The system reqiurments on the back of the Call of Duty 2 Box are:
-3D Hardeware Accelerator Card Required-100%
-directX 9.0c compatible 64MB
-Hardware Accelerator viedo card and the latest drivers
-Pentium IV 1.4gHz or AMD Athlon XP 1700+ proccessor or higher
-256MB RAM (512 MB RAM reccomended)
-100% directX 9.0c compatibile 16-bit sound card and latest drivers 
-100% Windows 2000/XP compatible mouse, keyboard and lasterst drivers
-4.0GB of uncrompressed free hard disk space (plus 600MB fot WINDOWS 2000XP Sawp File)
8xspeed CD Rom or 2x DVD-Rom Driver

I will do whatever or buy whatever is needed to get this game working on my laptop. Im in college with alot of spare time so I want this game to work.
If anyone knows any ways to solve my problem please tell. A nice donation to this website will be coming shortly after this problem is fixed.
Thanks
Sam


----------



## GCDude (Apr 1, 2005)

What graphics do you have in that laptop? Google suggests its a - 128MB ATI RADEON XPRESS 200M w/Hypermemory 

In which case your laptop will struggle with modern 3D games. You say FEAR ran ok, which is a bit puzzling, did you have graphical settings set as low as possible? Perhaps COD2 will play a bit better if you lower all the graphical settings.


----------



## TheApprentice (Oct 29, 2006)

ok did you happen to run call of duty 2 without the ac adapter plugged in?

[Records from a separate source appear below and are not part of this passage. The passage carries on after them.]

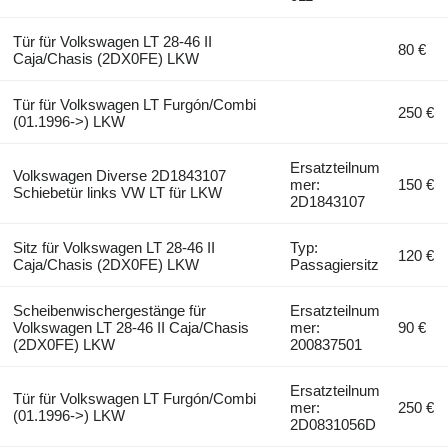
Tür für Volkswagen LT 28-46 II
80 €
Caja/Chasis (2DX0FE) LKW
Tür für Volkswagen LT Furgón/Combi
250 €
(01.1996->) LKW
Ersatzteilnum
Volkswagen Diverse 2D1843107
mer:
150 €
Schiebetür links VW LT für LKW
2D1843107
Sitz für Volkswagen LT 28-46 II
Typ:
120 €
Caja/Chasis (2DX0FE) LKW
Passagiersitz
Scheibenwischergestänge für
Ersatzteilnum
Volkswagen LT 28-46 II Caja/Chasis
mer:
90 €
(2DX0FE) LKW
200837501
Ersatzteilnum
Tür für Volkswagen LT Furgón/Combi
mer:
250 €
(01.1996->) LKW
2D0831056D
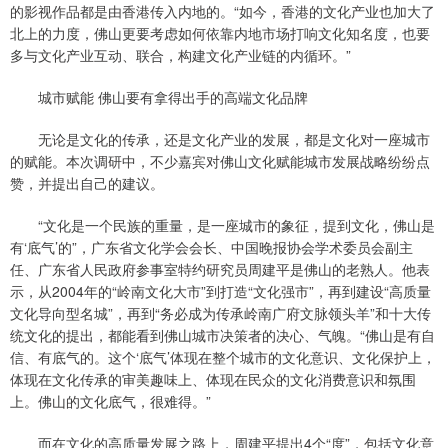
的影视作品都是由香港传入内地的。“如今，香港的文化产业也加大了
北上的力度，佛山更要考虑如何依靠内地市场打响文化知名度，也要
多与文化产业互动、联合，构建文化产业链的内循环。”
城市赋能 佛山要有拿得出手的高端文化品牌
无论是文化的传承，还是文化产业的发展，都是文化对一座城市
的赋能。本次调研中，不少嘉宾对佛山文化赋能城市发展战略纷纷点
赞，并提出自己的建议。
“文化是一个民族的重量，是一座城市的象征，提到文化，佛山是
有‘底气’的”，广东省文化学会会长、中国晚报协会学术委员会副主
任、广东省人民政府参事室特约研究员周建平是佛山的老熟人。他表
示，从2004年的“岭南文化大市”到打造“文化强市”，再到建设“高质量
文化导向型名城”，再到“务必成为传承岭南广府文脉领头羊”和十大传
统文化的提出，都能看到佛山城市决策者的决心、气魄。“佛山是有自
信、有底气的。这个‘底气’体现在整个城市的文化意识、文化保护上，
体现在文化传承的审美趣味上、体现在民众的文化消费意识和氛围
上。佛山的文化底气，很难得。”
而在文化的高质量发展之路上，周建平提出4个“度”，包括文化意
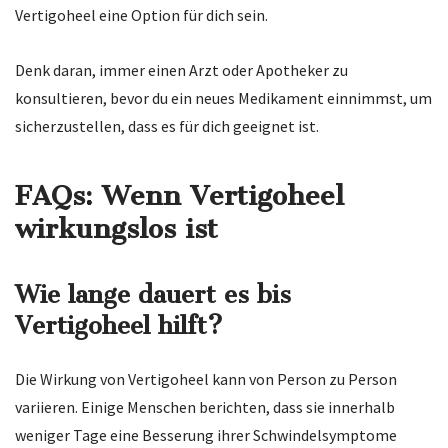
Vertigoheel eine Option für dich sein.
Denk daran, immer einen Arzt oder Apotheker zu
konsultieren, bevor du ein neues Medikament einnimmst, um
sicherzustellen, dass es für dich geeignet ist.
FAQs: Wenn Vertigoheel
wirkungslos ist
Wie lange dauert es bis
Vertigoheel hilft?
Die Wirkung von Vertigoheel kann von Person zu Person
variieren. Einige Menschen berichten, dass sie innerhalb
weniger Tage eine Besserung ihrer Schwindelsymptome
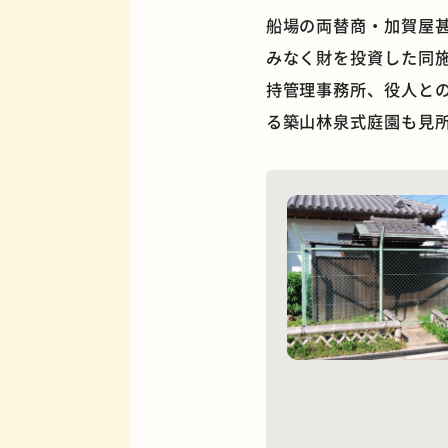
船場の両替商・加賀屋甚
みなく財を投資した同施
持管理事務所、役人と
る築山林泉式庭園も見
夜景
欧風カレー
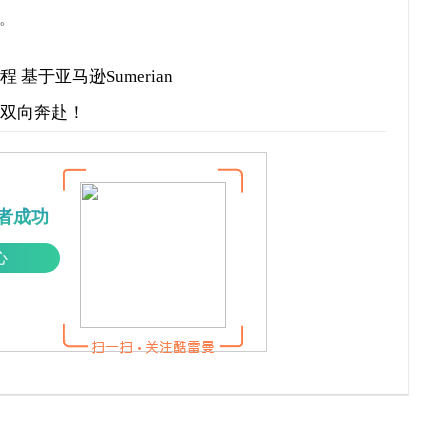
。
基于亚马逊Sumerian
才双向奔赴！
者成功
心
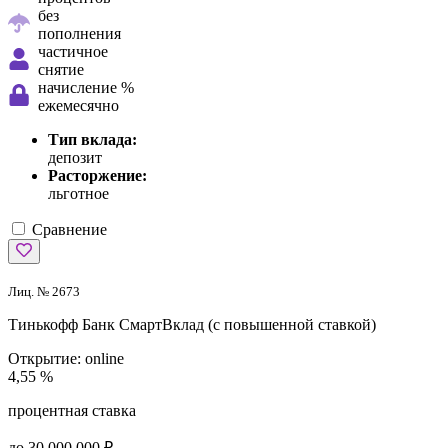
без
пополнения
частичное
снятие
начисление %
ежемесячно
Тип вклада:
депозит
Расторжение:
льготное
Сравнение
Лиц. № 2673
Тинькофф Банк
СмартВклад (с повышенной ставкой)
Открытие:
online
4,55 %
процентная ставка
до 30 000 000 ₽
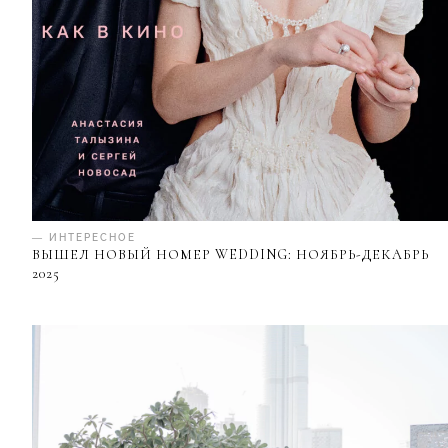
— ИНТЕРЕСНОЕ
ВЫШЕЛ НОВЫЙ НОМЕР WEDDING: НОЯБРЬ-ДЕКАБРЬ
2025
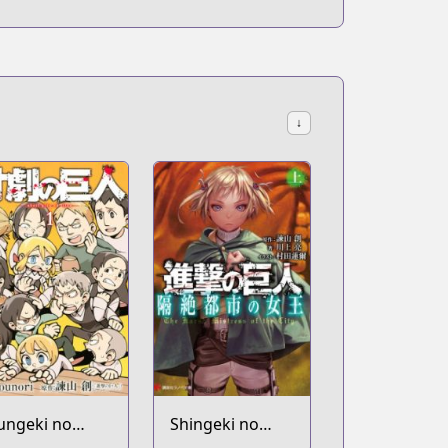
↓
ungeki no
Shingeki no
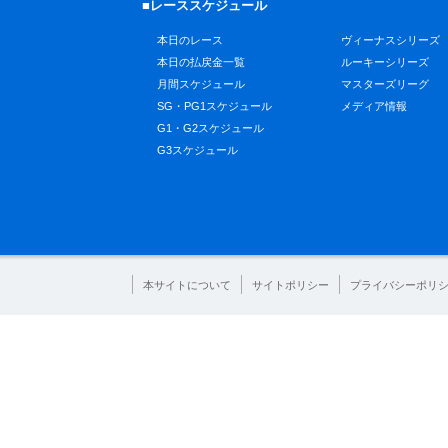
■レーススケジュール
本日のレース
ヴィーナスシリーズ
本日の払戻金一覧
ルーキーシリーズ
月間スケジュール
マスターズリーグ
SG・PG1スケジュール
メディア情報
G1・G2スケジュール
G3スケジュール
本サイトについて
サイトポリシー
プライバシーポリ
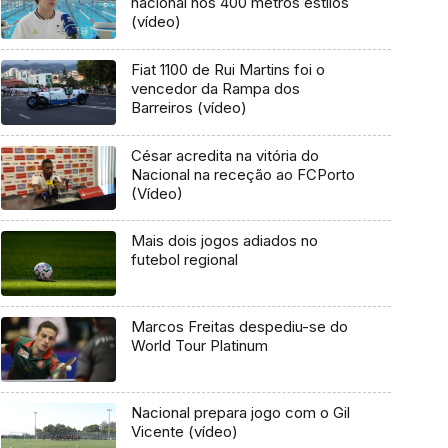
nacional nos 400 metros estilos
(vídeo)
Fiat 1100 de Rui Martins foi o
vencedor da Rampa dos
Barreiros (vídeo)
César acredita na vitória do
Nacional na receção ao FCPorto
(Vídeo)
Mais dois jogos adiados no
futebol regional
Marcos Freitas despediu-se do
World Tour Platinum
Nacional prepara jogo com o Gil
Vicente (vídeo)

Because i have an HP myself...and by default the laptop runs at its lowest settings without the ac adapter in...

Try plugging it in for a while then running it..u may see some improvement if that was the problem


----------



## renegadeze (Nov 7, 2006)

how do i do that?


----------



## aihsian (Oct 9, 2006)

what TheApprentice means is that u should connect ur laptop to a power socket(as in when u r charging ur laptop) I have a laptop too and if i dont plug it in my games wont run smoothly.

p.s. Call of Duty 2 is a GREAT game!!


----------



## blaine2521 (Sep 30, 2006)

renegadeze said:


> how do i do that?


.........LOL............


----------